- **What needs to be done**: Find and return every line of the data that contains the word "Vain".
........
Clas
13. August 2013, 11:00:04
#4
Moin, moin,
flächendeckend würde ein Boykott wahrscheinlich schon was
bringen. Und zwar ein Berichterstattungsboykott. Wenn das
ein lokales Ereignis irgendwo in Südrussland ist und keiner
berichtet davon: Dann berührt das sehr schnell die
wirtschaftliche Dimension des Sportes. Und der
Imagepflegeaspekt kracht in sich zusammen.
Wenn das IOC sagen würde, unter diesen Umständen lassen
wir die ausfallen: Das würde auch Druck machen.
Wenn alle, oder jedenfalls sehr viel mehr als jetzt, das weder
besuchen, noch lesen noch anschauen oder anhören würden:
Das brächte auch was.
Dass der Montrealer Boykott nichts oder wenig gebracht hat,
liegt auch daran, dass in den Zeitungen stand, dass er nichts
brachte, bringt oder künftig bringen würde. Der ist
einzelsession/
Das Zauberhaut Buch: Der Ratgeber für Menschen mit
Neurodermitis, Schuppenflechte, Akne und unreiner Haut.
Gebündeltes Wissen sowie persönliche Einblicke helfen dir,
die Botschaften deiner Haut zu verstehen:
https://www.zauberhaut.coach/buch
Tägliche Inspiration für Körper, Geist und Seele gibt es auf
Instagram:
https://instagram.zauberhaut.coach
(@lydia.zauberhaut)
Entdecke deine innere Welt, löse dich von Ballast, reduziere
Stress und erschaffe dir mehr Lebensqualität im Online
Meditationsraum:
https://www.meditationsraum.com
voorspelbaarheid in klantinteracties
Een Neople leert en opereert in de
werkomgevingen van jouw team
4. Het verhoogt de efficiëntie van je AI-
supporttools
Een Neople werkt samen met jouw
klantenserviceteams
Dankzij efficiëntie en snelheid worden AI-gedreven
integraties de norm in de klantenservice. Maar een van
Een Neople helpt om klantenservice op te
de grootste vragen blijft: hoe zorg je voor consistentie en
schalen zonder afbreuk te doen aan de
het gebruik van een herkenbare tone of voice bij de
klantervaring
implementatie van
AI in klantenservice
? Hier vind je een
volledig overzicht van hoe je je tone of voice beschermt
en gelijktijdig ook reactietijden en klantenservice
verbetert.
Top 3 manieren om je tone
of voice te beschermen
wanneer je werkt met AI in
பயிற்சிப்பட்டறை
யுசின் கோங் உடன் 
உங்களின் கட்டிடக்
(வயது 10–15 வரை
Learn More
........
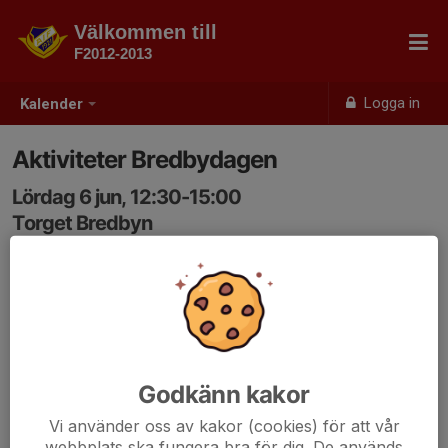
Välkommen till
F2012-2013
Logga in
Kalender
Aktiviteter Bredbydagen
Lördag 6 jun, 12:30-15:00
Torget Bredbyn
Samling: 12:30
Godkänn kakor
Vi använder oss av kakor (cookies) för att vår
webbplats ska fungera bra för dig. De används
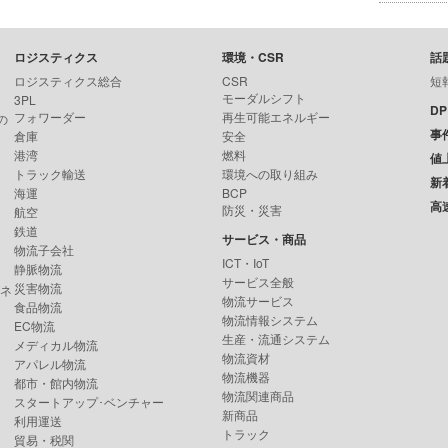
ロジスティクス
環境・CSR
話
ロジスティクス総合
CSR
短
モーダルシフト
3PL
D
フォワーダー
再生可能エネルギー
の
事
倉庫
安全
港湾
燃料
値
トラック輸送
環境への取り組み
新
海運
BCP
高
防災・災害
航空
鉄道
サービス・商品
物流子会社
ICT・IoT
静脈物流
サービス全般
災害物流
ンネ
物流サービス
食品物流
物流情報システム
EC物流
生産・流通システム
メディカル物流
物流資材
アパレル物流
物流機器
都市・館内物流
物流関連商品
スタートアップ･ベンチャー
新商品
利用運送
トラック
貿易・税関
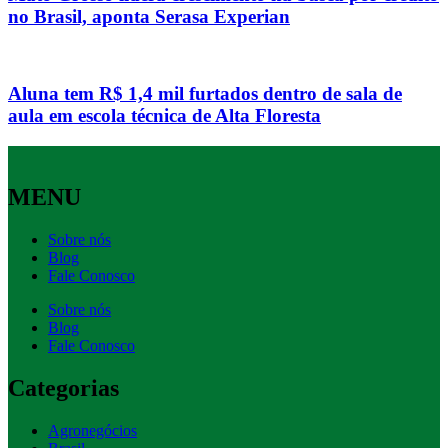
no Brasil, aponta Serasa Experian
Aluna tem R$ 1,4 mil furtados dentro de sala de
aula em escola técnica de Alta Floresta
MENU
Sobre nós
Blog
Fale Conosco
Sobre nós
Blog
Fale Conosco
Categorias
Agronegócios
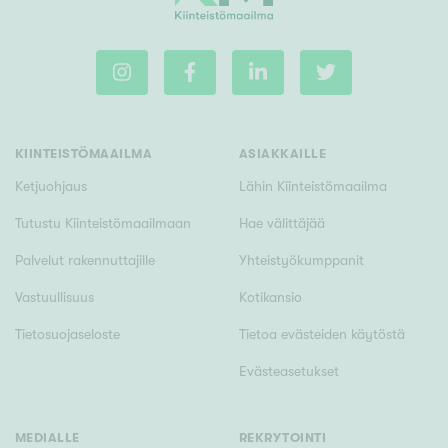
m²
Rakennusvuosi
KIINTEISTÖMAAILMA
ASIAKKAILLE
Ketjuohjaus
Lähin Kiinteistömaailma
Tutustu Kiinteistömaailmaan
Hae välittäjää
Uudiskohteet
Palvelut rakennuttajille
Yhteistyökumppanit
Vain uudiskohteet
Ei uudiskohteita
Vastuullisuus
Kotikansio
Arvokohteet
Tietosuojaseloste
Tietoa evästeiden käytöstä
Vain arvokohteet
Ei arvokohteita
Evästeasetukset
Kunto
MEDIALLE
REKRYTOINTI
........
- **Result of this exercise**:
Vain uudiskohteet
Vain arvokohteet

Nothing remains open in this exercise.